Originally from the South East of Afghanistan, the Pachtoun started to arrive in Europe when their country was invaded by NATO forces in 2001. Most of them will tell you about the madness of the Taliban, some will evoke the madness of the Americans, but only a few of them will tell you the main reason of their exile : misery or oppression. Because for most of them who are between 15 and 25 years old, they come to Europe to find a place to build their future and it does not really matter if it is in England or somewhere else. It is particularly the case or those who come from cities. Those who come from the countryside around Jalalabad really fled from the Taliban. In a bad English, they will probably tell you how they lost their relatives and some of them will show you their bruises which betray the blows they received from those they call 'charsi' or 'mamagan' (Islamic police of morals).

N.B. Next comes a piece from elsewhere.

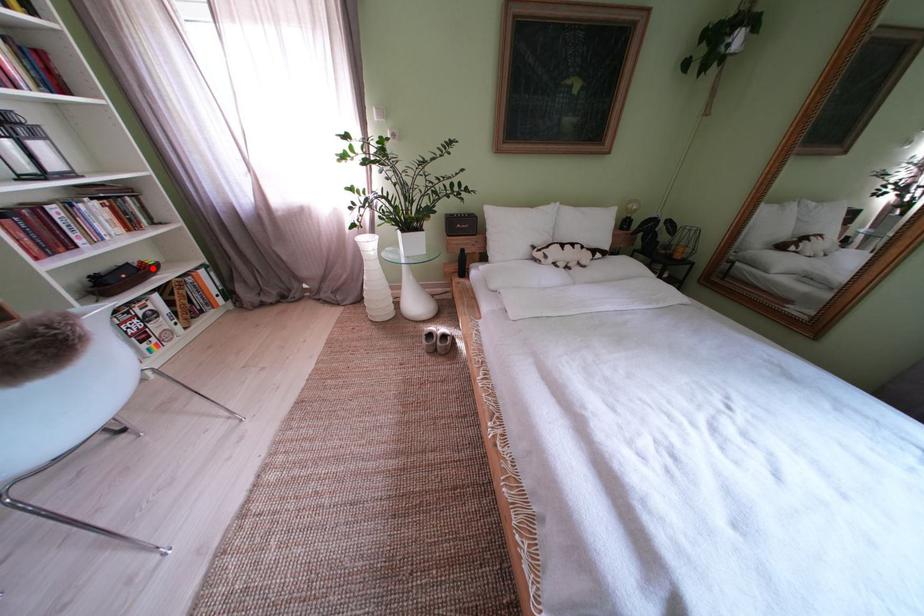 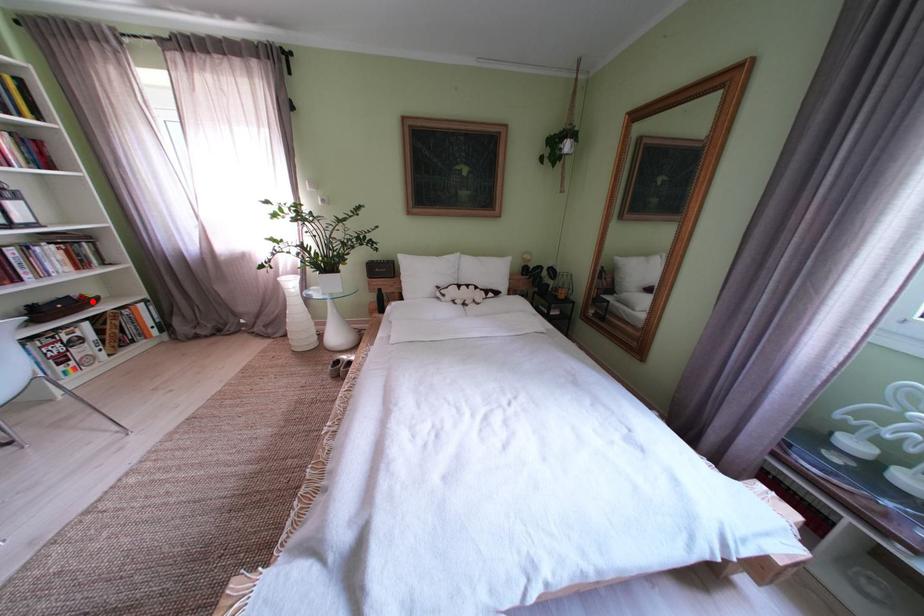 I am providing you with two images of the same scene from different viewpoints. A red point is marked on the first image and another point is marked on the second image. Do the highlighted points in image1 and image2 indicate the same real-world spot?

Among them there are also Tajiks from the North-East of Afghanistan or from Panshir, the home country of the late Chah Massoud who supported the Americans against the Taliban before he was assassinated by fake Belgian journalists (that is why you have to trust the media). There are also some immigrants from Uzbekistan and Turkmenistan who share a few shelters at the entrance of the village. For all these groups, living together is nota problem because they are all Sunnis. But if you take the time to cross the bypass and walk through the copses next to the sea you will discover other Afghans who are themselves Hazaras. They are Persian Shiites from the central part of Afghanistan (Bamiyan) and are in a minority in Calais. They live even more precariously than the others. Their shelters are isolated from one another and they want to stay apart from the Pachtoun because they have been persecuted by the Sunni for long.

Whether they are Shiites or Sunni, Pachtoun or Hazara, their stories tell us about the same wounds, the same sufferings and the same hope: to find their country at peace one day. The NATO forces sadly failed to pacify the country as France failed to offer them the status of refugees that they should have.

Article from Nomade, the Calais Noborder camp magazine, Issue 2.